| Task instructions |
Return all lines of the data in which the string "huolta" occurs.

Saved entries:
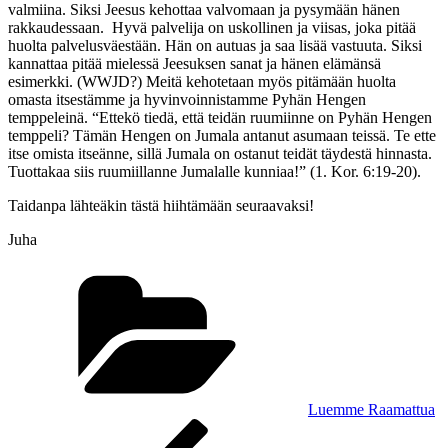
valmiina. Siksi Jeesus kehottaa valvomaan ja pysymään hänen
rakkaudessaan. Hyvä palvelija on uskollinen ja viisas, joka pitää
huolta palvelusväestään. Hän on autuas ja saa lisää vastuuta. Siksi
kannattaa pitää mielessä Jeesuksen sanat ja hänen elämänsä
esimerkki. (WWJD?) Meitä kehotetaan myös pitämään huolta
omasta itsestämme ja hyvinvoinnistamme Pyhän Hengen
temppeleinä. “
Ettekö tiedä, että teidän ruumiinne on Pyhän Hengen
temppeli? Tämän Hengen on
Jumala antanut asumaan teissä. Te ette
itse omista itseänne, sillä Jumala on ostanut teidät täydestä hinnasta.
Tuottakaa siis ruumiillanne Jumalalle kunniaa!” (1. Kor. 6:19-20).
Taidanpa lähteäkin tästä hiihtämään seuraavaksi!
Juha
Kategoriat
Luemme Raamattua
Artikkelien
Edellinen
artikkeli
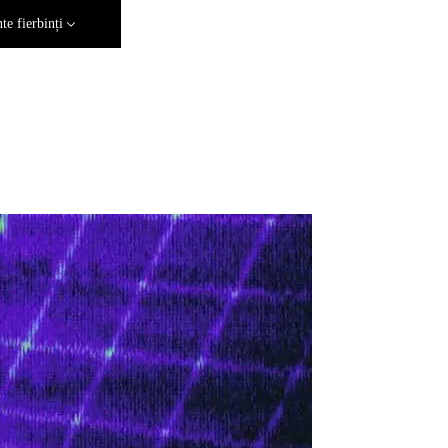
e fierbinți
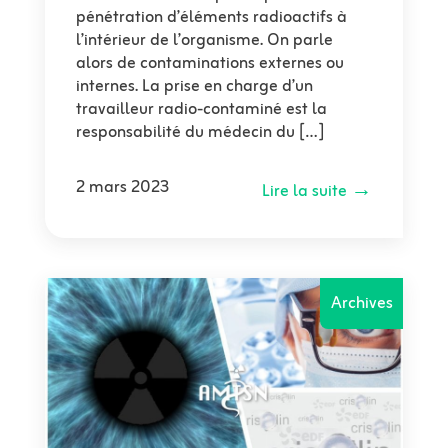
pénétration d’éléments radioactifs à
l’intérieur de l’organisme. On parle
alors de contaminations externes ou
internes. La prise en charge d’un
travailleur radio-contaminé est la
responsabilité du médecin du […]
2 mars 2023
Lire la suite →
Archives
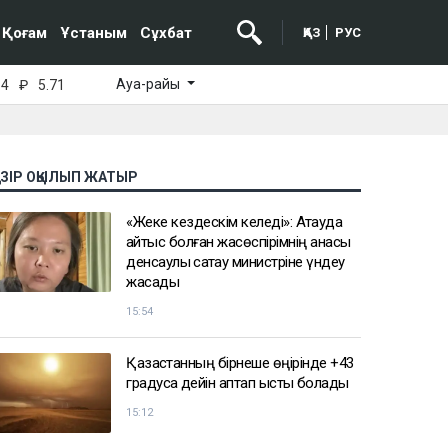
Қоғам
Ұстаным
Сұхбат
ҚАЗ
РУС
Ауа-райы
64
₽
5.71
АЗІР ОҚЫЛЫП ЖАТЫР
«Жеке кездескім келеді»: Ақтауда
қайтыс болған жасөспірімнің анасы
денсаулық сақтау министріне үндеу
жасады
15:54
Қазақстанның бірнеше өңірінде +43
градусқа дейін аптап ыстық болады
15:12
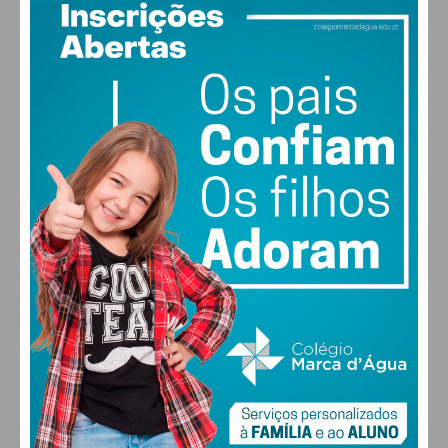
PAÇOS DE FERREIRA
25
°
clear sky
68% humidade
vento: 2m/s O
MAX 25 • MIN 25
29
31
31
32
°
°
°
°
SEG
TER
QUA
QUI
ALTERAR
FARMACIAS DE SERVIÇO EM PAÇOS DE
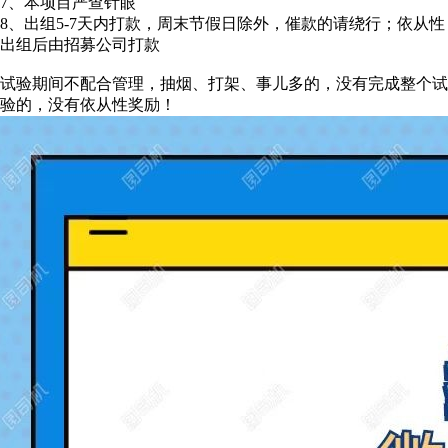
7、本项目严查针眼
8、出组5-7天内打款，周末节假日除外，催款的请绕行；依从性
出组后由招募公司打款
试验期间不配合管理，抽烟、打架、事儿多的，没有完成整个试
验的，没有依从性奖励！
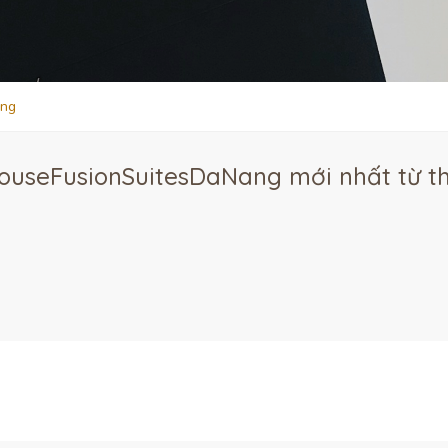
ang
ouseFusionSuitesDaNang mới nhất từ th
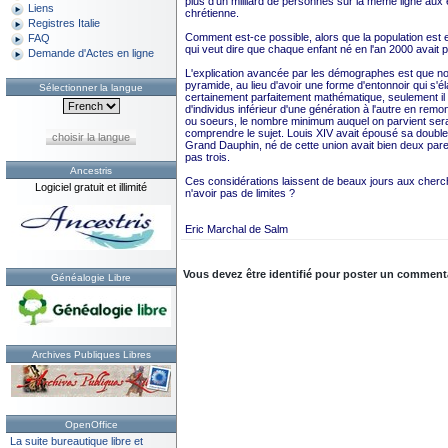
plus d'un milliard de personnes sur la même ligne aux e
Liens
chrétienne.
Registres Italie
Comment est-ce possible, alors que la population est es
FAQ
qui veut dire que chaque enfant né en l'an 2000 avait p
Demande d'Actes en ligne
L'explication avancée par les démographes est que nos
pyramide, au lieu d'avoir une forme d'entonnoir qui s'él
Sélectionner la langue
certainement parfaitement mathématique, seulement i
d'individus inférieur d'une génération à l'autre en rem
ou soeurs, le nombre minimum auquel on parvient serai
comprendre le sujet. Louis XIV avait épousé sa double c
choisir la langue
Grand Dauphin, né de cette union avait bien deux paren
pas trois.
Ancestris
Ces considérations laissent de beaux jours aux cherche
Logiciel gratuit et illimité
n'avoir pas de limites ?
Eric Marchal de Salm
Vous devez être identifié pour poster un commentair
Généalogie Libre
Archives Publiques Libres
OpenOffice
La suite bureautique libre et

| Exercise result |
huolta palvelusväestään. Hän on autuas ja saa lisää vastuuta. Siksi
esimerkki. (WWJD?) Meitä kehotetaan myös pitämään huolta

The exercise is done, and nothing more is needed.